GOP Senate candidate Martha McSally's office removes video of her praising DACA
Posted June 7, 2018 11:03 a.m. EDT
(CNN) — The office of Arizona Republican Rep. Martha McSally has removed from public view a video on YouTube of her defending the Deferred Action for Childhood Arrivals program, or DACA.
McSally is currently running in the Republican primary to replace retiring Sen. Jeff Flake against former state senator Kelli Ward and former Maricopa County Sheriff Joe Arpaio, who are both hardliners on immigration.
A press release from her office in June 2017, before her Senate bid, highlighted McSally's questioning of then-Homeland Security Secretary John Kelly about immigration and border issues at a House committee hearing.
The release said that McSally questioned Kelly on the department's plan to address DACA, and whether Kelly could assure her that DACA recipients would be protected from deportation.
"These children were brought here at no fault of their own. In Arizona, there are 57,000 of them," McSally said in the release. "Uncertainty brings fear to my constituents in this position. Can you assure me that they will be protected?"
Kelly assured her they would not be targeted for deportation.
The press release embedded a YouTube video of that interaction below a line that says, "to watch the exchange from the hearing, click below," but the YouTube video has since been made unavailable for viewing, meaning the video has been made private or deleted.
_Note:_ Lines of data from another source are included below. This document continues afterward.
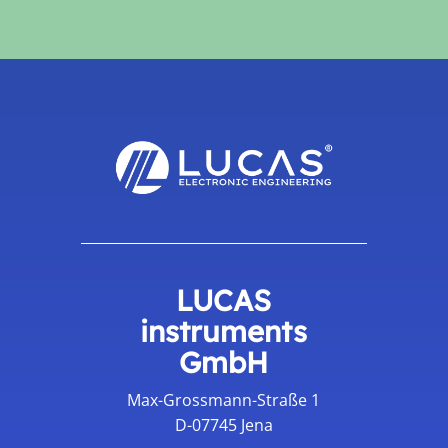
LUCAS
instruments
GmbH
Max-Grossmann-Straße 1
D-07745 Jena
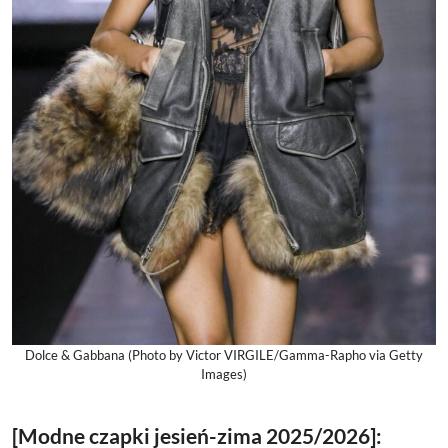
Dolce & Gabbana (Photo by Victor VIRGILE/Gamma-Rapho via Getty
Images)
[Modne czapki jesień-zima 2025/2026]:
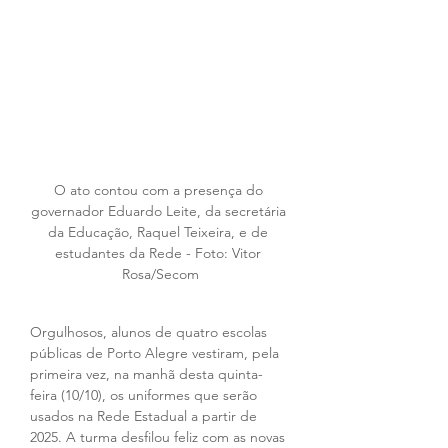
O ato contou com a presença do 
governador Eduardo Leite, da secretária 
da Educação, Raquel Teixeira, e de 
estudantes da Rede - Foto: Vitor 
Rosa/Secom
Orgulhosos, alunos de quatro escolas 
públicas de Porto Alegre vestiram, pela 
primeira vez, na manhã desta quinta-
feira (10/10), os uniformes que serão 
usados na Rede Estadual a partir de 
2025. A turma desfilou feliz com as novas 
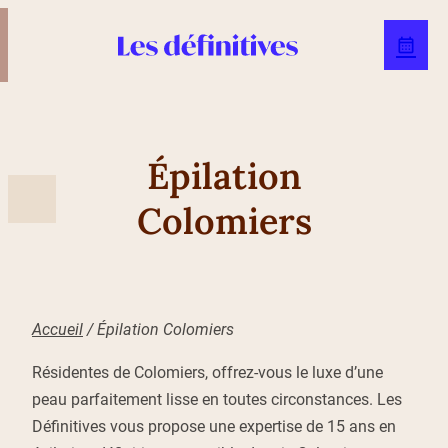
Épilation
Colomiers
Accueil
/
Épilation Colomiers
Résidentes de Colomiers, offrez-vous le luxe d’une
peau parfaitement lisse en toutes circonstances. Les
Définitives vous propose une expertise de 15 ans en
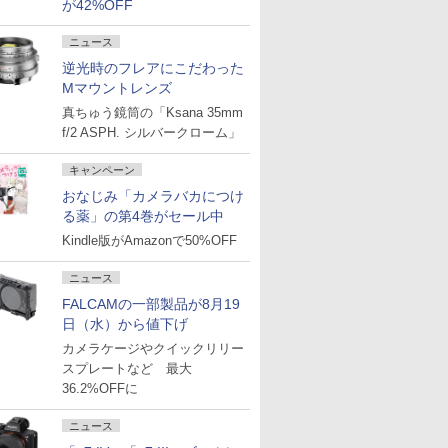
が42%OFF
ニュース
逆光時のフレアにこだわった
Mマウントレンズ
真ちゅう鏡筒の「Ksana 35mm
f/2 ASPH. シルバークローム」
キャンペーン
おなじみ「カメラバカにつけ
る薬」の第4巻がセール中
Kindle版がAmazonで50%OFF
ニュース
FALCAMの一部製品が8月19
日（水）から値下げ
カメラケージやクイックリリー
スプレートなど 最大
36.2%OFFに
ニュース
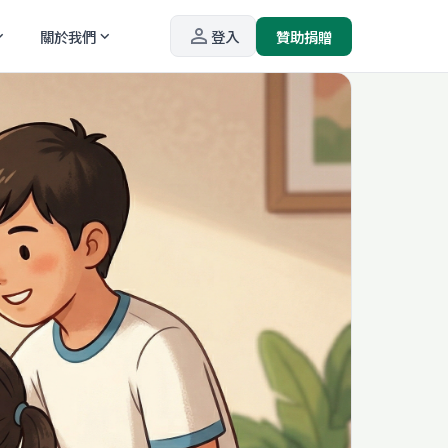
person_outline
關於我們
登入
贊助捐贈
_more
expand_more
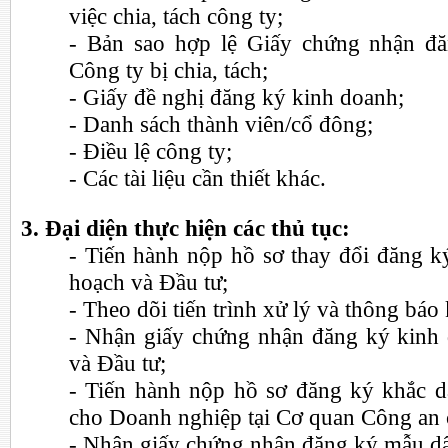
việc chia, tách công ty;
- Bản sao hợp lệ Giấy chứng nhận đ
Công ty bị chia, tách;
- Giấy đề nghị đăng ký kinh doanh;
- Danh sách thành viên/cổ đông;
- Điều lệ công ty;
- Các tài liệu cần thiết khác.
3. Đại diện thực hiện các thủ tục:
- Tiến hành nộp hồ sơ thay đổi đăng k
hoạch và Đầu tư;
- Theo dõi tiến trình xử lý và thông báo
- Nhận giấy chứng nhận đăng ký kinh 
và Đầu tư;
- Tiến hành nộp hồ sơ đăng ký khắc d
cho Doanh nghiệp tại Cơ quan Công an 
- Nhận giấy chứng nhận đăng ký mẫu d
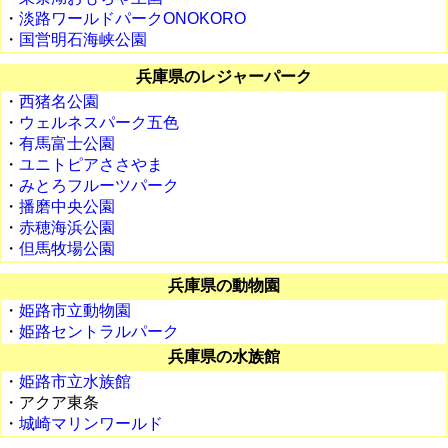
・
淡路ワールドパークONOKORO
・
国営明石海峡公園
兵庫県のレジャーパーク
・
西猪名公園
・
ウェルネスパーク五色
・
有馬富士公園
・
ユニトピアささやま
・
みとろフルーツパーク
・
播磨中央公園
・
赤穂海浜公園
・
但馬牧場公園
兵庫県の動物園
・
姫路市立動物園
・
姫路セントラルパーク
兵庫県の水族館
・
姫路市立水族館
・アクア東条
・
城崎マリンワールド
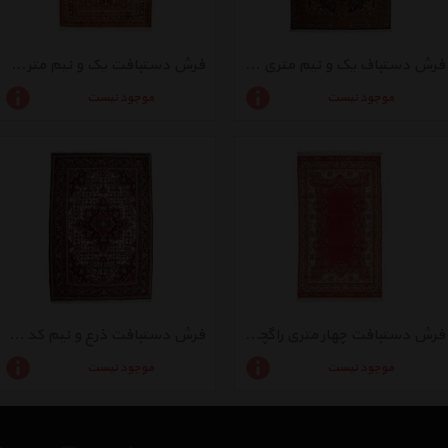
فرش دستباف یک و نیم متری راگچری کد BA9910
فرش دستبافت یک و نیم متری راگچری کد BA10676
موجود نیست
موجود نیست
فرش دستبافت چهار متری راگچری کد HRAS39
فرش دستبافت ذرع و نیم کد BA10694
موجود نیست
موجود نیست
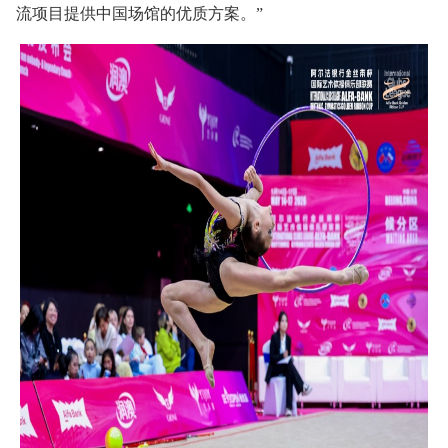
流项目提供中国场馆的优质方案。”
Two other videos from the hearing also included in the press release, neither DACA-related, are still available and online.
Representatives of McSally's office and her Senate campaign did not respond to CNN's multiple requests for comment.
Videos embedded in press releases put out by McSally's congressional office are hosted on a YouTube account managed by her office. If a video was removed by a third party, then YouTube would indicate that is what happened.
In April 2017, McSally co-sponsored legislation that would provide legal status to some children of undocumented immigrants, but after deciding to run for senate in Arizona, she asked that she be removed as a co-sponsor last month.
She has since co-authored a more conservative bill which would not include a path to citizenship for DACA eligible immigrants and would also curb legal immigration numbers.